About this exercise ::
Among these records, which lines include "Morgan"? Copy them out.

····················

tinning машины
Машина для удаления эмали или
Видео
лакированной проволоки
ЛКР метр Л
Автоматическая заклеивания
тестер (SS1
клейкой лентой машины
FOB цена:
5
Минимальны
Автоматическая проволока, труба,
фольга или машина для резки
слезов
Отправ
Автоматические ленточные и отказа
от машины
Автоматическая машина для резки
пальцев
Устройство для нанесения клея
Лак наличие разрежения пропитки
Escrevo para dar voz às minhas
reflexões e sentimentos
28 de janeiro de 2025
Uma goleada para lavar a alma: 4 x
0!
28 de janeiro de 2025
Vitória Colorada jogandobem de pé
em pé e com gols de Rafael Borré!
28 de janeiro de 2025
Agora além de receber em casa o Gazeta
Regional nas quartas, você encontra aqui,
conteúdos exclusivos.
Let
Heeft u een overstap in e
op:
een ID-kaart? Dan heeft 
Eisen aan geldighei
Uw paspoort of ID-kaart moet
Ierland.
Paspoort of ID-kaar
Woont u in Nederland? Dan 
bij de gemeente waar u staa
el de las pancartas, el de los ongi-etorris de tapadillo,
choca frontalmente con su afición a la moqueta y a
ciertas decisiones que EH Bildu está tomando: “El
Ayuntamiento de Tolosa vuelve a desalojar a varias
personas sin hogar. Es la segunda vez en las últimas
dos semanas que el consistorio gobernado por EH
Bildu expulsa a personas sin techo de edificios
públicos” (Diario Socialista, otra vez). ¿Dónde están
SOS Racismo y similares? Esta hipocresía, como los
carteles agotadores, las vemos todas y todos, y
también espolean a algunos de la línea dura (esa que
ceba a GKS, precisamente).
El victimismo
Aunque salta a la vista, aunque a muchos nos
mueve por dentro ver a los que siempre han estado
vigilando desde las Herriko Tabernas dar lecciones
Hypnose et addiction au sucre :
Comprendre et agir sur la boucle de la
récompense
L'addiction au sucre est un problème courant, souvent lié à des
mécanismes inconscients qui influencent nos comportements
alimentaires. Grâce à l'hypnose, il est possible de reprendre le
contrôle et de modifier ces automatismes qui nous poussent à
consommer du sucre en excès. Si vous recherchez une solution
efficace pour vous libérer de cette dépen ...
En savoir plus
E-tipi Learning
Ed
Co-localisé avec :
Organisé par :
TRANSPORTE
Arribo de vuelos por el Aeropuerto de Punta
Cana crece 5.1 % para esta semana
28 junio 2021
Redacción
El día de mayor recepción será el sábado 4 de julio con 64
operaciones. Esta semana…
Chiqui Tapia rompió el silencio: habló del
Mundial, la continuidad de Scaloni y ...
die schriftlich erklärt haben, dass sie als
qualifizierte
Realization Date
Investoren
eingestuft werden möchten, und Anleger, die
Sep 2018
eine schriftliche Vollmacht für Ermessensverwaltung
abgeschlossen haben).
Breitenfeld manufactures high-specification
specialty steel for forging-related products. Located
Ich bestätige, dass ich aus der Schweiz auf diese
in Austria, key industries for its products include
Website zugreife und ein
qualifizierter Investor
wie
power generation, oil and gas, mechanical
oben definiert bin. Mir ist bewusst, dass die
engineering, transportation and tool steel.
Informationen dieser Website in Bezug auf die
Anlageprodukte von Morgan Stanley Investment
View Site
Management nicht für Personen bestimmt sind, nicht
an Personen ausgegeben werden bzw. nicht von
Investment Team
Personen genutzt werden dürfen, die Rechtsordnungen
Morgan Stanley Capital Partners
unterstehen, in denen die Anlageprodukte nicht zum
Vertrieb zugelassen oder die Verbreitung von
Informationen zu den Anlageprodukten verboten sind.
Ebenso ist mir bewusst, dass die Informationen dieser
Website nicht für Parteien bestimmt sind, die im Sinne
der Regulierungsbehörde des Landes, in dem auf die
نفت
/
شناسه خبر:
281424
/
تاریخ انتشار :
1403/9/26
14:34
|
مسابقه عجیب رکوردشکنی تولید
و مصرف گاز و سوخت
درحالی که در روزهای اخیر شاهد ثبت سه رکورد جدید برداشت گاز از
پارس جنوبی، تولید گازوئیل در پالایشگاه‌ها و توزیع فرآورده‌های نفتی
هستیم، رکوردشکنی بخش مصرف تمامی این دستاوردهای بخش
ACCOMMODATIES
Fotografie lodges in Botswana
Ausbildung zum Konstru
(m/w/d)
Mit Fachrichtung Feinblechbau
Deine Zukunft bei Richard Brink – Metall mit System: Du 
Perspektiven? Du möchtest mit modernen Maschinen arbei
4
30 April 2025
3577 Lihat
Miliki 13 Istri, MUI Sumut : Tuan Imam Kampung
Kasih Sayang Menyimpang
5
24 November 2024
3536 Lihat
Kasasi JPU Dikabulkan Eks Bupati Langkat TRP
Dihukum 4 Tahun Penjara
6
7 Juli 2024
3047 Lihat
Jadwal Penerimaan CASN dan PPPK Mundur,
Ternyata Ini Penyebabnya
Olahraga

····················

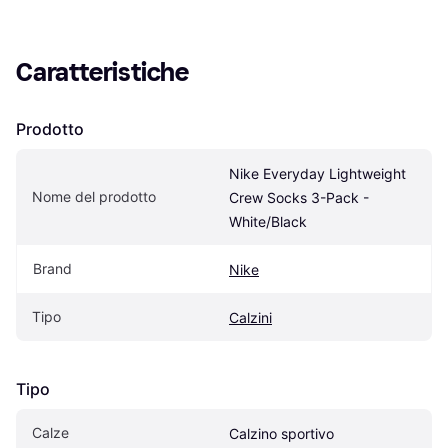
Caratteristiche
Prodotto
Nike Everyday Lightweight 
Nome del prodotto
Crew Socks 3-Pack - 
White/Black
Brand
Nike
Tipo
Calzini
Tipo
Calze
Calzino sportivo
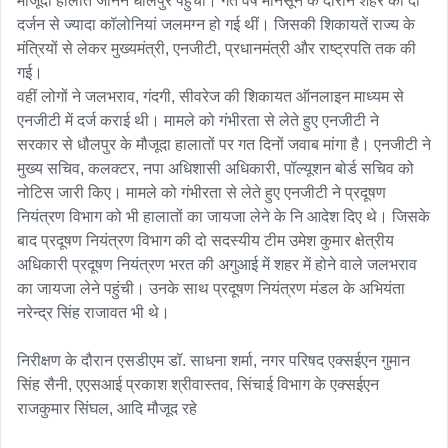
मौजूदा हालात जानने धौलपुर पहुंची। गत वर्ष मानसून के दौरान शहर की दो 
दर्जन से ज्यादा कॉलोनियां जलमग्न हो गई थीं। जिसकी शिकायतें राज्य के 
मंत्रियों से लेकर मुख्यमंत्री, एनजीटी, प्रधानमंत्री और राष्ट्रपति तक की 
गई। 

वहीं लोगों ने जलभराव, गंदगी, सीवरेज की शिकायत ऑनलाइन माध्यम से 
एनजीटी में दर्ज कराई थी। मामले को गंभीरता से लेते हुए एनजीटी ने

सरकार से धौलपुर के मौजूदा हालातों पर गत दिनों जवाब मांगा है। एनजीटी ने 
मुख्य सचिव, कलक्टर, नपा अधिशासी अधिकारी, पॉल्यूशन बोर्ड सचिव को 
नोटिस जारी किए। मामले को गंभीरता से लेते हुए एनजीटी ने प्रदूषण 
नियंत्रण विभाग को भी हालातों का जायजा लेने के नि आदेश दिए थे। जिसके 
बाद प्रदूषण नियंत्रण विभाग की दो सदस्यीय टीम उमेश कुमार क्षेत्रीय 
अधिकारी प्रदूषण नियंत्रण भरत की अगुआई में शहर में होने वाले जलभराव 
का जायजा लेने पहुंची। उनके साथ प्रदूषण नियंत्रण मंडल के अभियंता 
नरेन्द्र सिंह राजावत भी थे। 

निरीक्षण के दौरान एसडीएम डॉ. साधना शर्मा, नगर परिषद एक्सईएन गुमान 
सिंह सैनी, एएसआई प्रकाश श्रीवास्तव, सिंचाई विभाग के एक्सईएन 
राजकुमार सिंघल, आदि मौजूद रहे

····················

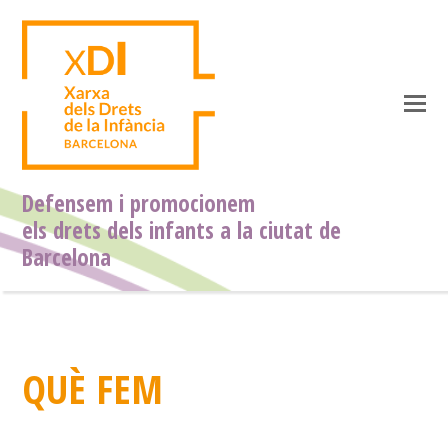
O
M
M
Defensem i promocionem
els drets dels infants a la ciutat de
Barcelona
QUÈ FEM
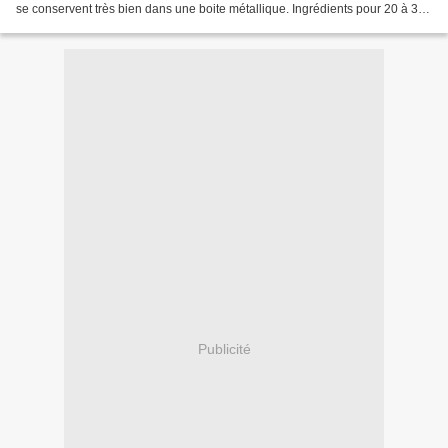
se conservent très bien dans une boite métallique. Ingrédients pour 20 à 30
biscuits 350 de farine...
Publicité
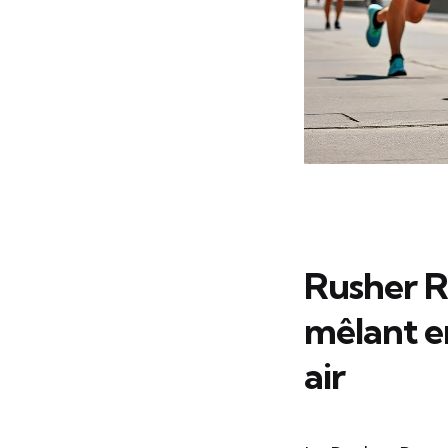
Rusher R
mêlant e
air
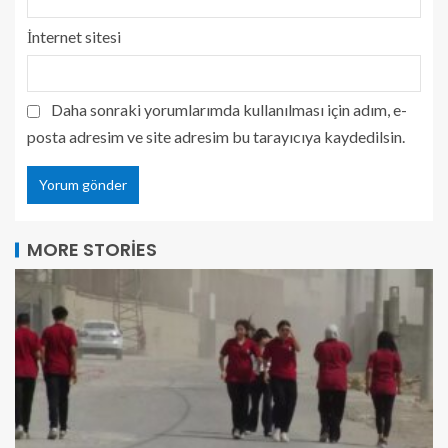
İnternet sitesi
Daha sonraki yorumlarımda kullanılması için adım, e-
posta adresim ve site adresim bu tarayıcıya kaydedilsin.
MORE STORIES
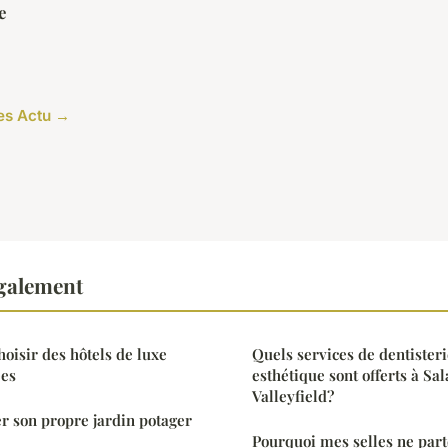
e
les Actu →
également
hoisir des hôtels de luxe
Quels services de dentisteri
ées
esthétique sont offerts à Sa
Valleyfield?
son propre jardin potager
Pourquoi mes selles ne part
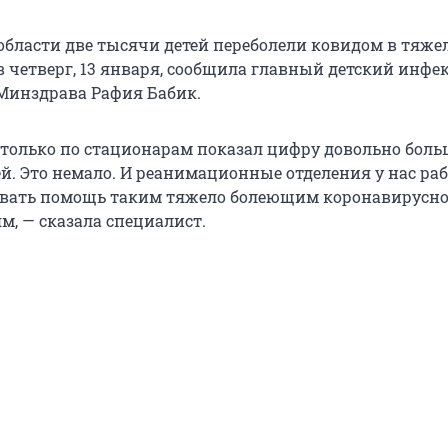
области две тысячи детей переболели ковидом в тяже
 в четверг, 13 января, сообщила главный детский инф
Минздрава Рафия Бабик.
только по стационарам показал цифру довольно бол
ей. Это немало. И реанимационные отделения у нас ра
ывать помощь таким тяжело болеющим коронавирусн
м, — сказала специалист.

····················

Result for this exercise ::
Anlageprodukte von Morgan Stanley Investment
Morgan Stanley Capital Partners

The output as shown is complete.